Il cosiddetto “fenomeno graphic novel” si è imposto nei primi anni Duemila. Riguardava in particolar modo certi volumi di comics americani (da cui il termine anglofono), non adatti alla distribuzione da edicola. Fu come aprire una diga: nemmeno vent’anni dopo, le graphic novel italiane sono una presenza stabile e importante in libreria.
Il classico “fumetto d’autore”, precursore delle odierne graphic novel
In realtà, anni prima, i romanzi a fumetti erano già stati presenti in libreria, però mica si chiamavano graphic novel. Si chiamavano “fumetti” e basta, “storie a fumetti” magari, o, volendo puntare sulla componente culturale e artistica, “fumetti d’autore”. La scuola fumettistica italiana ne vantava tanti, eccellenze assolute, specie negli anni Sessanta e Settanta. Queste opere spesso e volentieri venivano pubblicate a puntate su riviste invece che direttamente in volume, ma avevano una coerenza interna che le rendeva veri e propri romanzi.
Se quindi volete risalire alle origini delle graphic novel italiane, andate a ripescare i classici: Una ballata del mare salato di Hugo Pratt, le storie di Giuseppe Bergman di Milo Manara, la saga di Valentina di Guido Crepax, i polizieschi con protagonista il Sam Pezzo di Vittorio Giardino. Ma anche le storie irriverenti di Zanardi firmate Andrea Pazienza, oppure Il Collezionista di Sergio Toppi. Tutte opere che ora sono pubblicate in volumi di pregio, graphic novel appunto.

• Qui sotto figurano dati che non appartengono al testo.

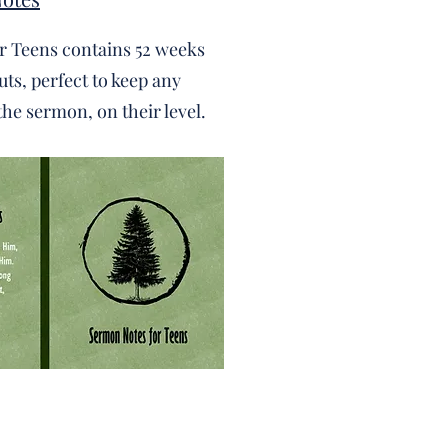
r Teens contains 52 weeks
ts, perfect to keep any
the sermon, on their level.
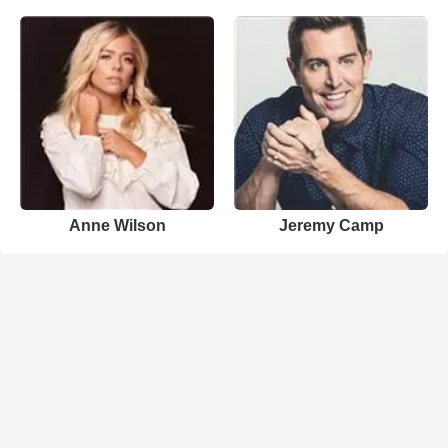
Anne Wilson
Jeremy Camp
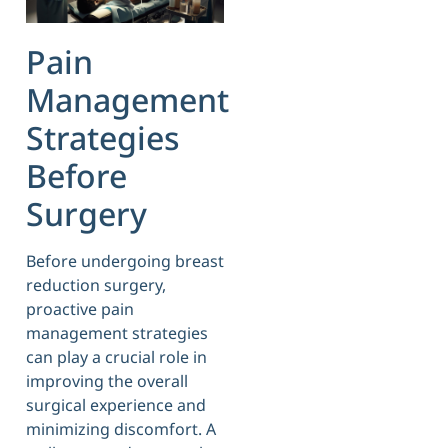
Pain
Management
Strategies
Before
Surgery
Before undergoing breast
reduction surgery,
proactive pain
management strategies
can play a crucial role in
improving the overall
surgical experience and
minimizing discomfort. A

Graphic novel italiane dalle genesi ibride
Il fumetto d’autore subisce una battuta d’arresto negli anni Ottanta e Novanta. Non è che non ci sia più, ma lo scenario culturale è cambiato e riviste storiche, come L’Eternauta, Il Grifo, Comic Art, Il Male, AlterLinus e molte altre, hanno chiuso oppure arrancano. In libreria, non esiste quasi mai un reparto fumetti. È però il periodo in cui il confine tra graphic novel e fumetto seriale si assottiglia, un fenomeno incentivato dal progressivo innalzamento di qualità del fumetto da edicola. Chi può dire, ad esempio, che un’opera come Dylan Dog, sebbene distribuita a episodi mensili, non abbia la dignità di una serie di romanzi autoriali? Insomma la graphic novel italiana forse era uscita dalla porta, ma stava rientrando dalla finestra grazie alle raccolte in volume, a speciali albi “fuori serie” e a ristampe di lusso dei personaggi seriali più noti.
Una dignità pienamente riconosciuta
Finché non si è spalancato un portone. Timidamente all’inizio, per esempio con gli autori che facevano capo all’iniziativa Mondo Naif della Kappa Edizioni (gente come Davide Toffolo, Vanna Vinci, Giovanni Mattioli, Sara Colaone, Paolo Bacilieri), poi con maggiore energia. Adesso, le graphic novel italiane arrivano con regolarità sugli scaffali. Basta un sguardo per trovare i volumi intimisti di Gipi, le storie pungenti di Zerocalcare, il tratto delicato di Manuele Fior, lo stile inconfondibile di Lorenzo Mattotti. Oppure l’umorismo amaro di Leo Ortolani, la sincerità disarmante di Fumettibrutti, l’ironia di Silvia Ziche, le trame intense di Teresa Radice e Stefano Turconi. E molti altri: è sufficiente entrare in libreria e cercare il reparto fumetti che oggi, grazie al cielo, esiste eccome.